Survey and comparative assessments of computational multi-omics integrative methods with multiple regulatory networks identifying distinct tumor compositions across pan-cancer data sets

Abstract

Abstract The significance of pan-cancer categories has recently been recognized as widespread in cancer research. Pan-cancer categorizes a cancer based on its molecular pathology rather than an organ. The molecular similarities among multi-omics data found in different cancer types can play several roles in both biological processes and therapeutic developments. Therefore, an integrated analysis for various genomic data is frequently used to reveal novel genetic and molecular mechanisms. However, a variety of algorithms for multi-omics clustering have been proposed in different fields. The comparison of different computational clustering methods in pan-cancer analysis performance remains unclear. To increase the utilization of current integrative methods in pan-cancer analysis, we first provide an overview of five popular computational integrative tools: similarity network fusion, integrative clustering of multiple genomic data types (iCluster), cancer integration via multi-kernel learning (CIMLR), perturbation clustering for data integration and disease subtyping (PINS) and low-rank clustering (LRACluster).
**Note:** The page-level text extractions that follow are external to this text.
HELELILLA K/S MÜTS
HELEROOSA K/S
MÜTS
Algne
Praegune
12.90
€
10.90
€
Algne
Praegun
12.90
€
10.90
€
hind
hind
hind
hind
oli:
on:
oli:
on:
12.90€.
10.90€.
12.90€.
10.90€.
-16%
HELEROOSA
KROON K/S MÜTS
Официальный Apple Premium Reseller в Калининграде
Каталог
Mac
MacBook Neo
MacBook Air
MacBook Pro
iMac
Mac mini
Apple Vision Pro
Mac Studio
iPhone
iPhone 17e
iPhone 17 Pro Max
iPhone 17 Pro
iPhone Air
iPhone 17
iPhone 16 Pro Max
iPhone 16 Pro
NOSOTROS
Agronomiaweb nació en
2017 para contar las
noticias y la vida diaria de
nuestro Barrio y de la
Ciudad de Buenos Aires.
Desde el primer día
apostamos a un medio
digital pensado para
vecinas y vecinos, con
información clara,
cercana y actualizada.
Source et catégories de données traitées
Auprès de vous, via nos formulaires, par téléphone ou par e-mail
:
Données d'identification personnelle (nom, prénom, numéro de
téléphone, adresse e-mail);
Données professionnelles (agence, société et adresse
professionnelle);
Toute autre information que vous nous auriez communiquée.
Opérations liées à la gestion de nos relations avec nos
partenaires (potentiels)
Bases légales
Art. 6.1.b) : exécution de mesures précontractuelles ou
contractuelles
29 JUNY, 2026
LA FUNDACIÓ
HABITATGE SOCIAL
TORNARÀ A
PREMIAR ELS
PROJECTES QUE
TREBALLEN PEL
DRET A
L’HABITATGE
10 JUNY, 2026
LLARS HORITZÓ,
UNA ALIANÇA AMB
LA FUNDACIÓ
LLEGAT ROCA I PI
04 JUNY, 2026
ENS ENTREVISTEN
Then, a priori interactions in multi-omics data were incorporated to detect prominent molecular patterns in pan-cancer data sets. Finally, we present comparative assessments of these methods, with discussion over key issues in applying these algorithms. We found that all five methods can identify distinct tumor compositions. The pan-cancer samples can be reclassified into several groups by different proportions. Interestingly, each method can classify the tumors into categories that are different from original cancer types or subtypes, especially for ovarian serous cystadenocarcinoma (OV) and breast invasive carcinoma (BRCA) tumors. In addition, all clusters of the five computational methods show notable prognostic values. Furthermore, both the 9 recurrent differential genes and the 15 common pathway characteristics were identified across all the methods. The results and discussion can help the community select appropriate integrative tools according to different research tasks or aims in pan-cancer analysis.